É com espírito falacioso que os autores referem o episódio de Russell com Wittgenstein (estavam em causa as “proposições assertivas” para este último), reportando-o truncado: ignorar o nível filosófico de colocação de um problema para ironizar a partir do nível literal da imagem envolvida na sua abordagem não é aceitável numa argumentação séria.
Curioso será notar que, ao falar de “produtos químicos”, os autores tenham prescindido de distinguir moléculas naturais de moléculas sintetizadas em laboratório, partindo do princípio de que o leitor nunca pensou nessa dicotomia, que tão bem conhecem. Sobre as características da matéria viva veja-se o livro fascinante de Jean Jacques, La Molécule et son Double, 1992. A naturofobia decorre da cisão progressiva que a partir do século XVII levou o Homem a pensar na Natureza como se não fizesse parte dela e não fosse, também ele, Natureza.
Para biofísicos como Cannenpasse-Riffard, a grande revolução científica do século XXI envolverá a compreensão das repercussões da teoria quântica nos planos biológico e médico (Cf. Biologie, médecine et physique quantique, 1997). Na verdade, a vida não se reduz ao nível subatómico, como afirmam David Marçal e Carlos Fiolhais. Somos feitos de átomos e necessariamente o que acontece neles acontece também em nós, mas, como demonstra Riffard, o entendimento da vida e da terapia como situando-se unicamente ao nível bioquímico é manifestamente insuficiente, não permitindo integrar grande parte dos dados observados e obrigando a ignorá-los, o que é contrário ao método científico.
Num trabalho académico recentemente defendido por Marta Bacelar na Escola de Saúde Pública da Universidade Nova de Lisboa, a economista apresentou um estudo sobre utilizadores de TNC (terapias não convencionais) segundo o qual 96 dos 100 utentes dessas terapias que entrevistou (70% dos quais com licenciatura ou mais) se consideravam melhor ou muito melhor após o tratamento e pensavam que as TNC devem ser integradas no SNS.
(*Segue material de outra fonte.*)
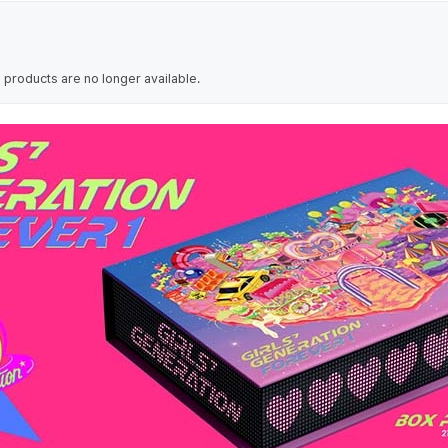
 products are no longer available.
A lei deve proteger os utentes daqueles que não têm formação suficiente. Na Europa, o enquadramento legal das TNC diverge muitíssimo de país para país. Em Portugal estima-se que mais de dois milhões de cidadãos procuram regularmente as TNC; a Lei 71 de 2013, aprovada na Assembleia da República sem nenhum voto contra, acrescentou a legalização da Medicina Tradicional Chinesa àquela que já existia para seis outras TNC com a Lei 45 de 2003: Fitoterapia, Homeopatia, Naturopatia, Osteopatia, Acupunctura e Quiroprática. Esse trabalho exige continuidade e aprofundamento.
Os contributos dessas TNC (com judiciosa gestão dos venenos!) são inestimáveis, sobretudo para a imensa legião de seres humanos que já beneficiaram delas e se sentem a prova viva do sucesso que têm essas formas de terapia. Existem também milhares de trabalhos de investigação sobre as diversas TNC que comprovam a sua eficácia e que estão a ser escamoteados.
Que estejamos a viver o início duma nova era parece notório e flagrante: o planeta grita a sua intolerância zero às agressões e a matriz política globalizada no último meio século tem cada vez mais dificuldade em esconder a sua criminosa perversidade. Perante a enormidade de tudo aquilo a que assistimos, devem preocupar-nos, acima de tudo, as ditaduras do pensamento único.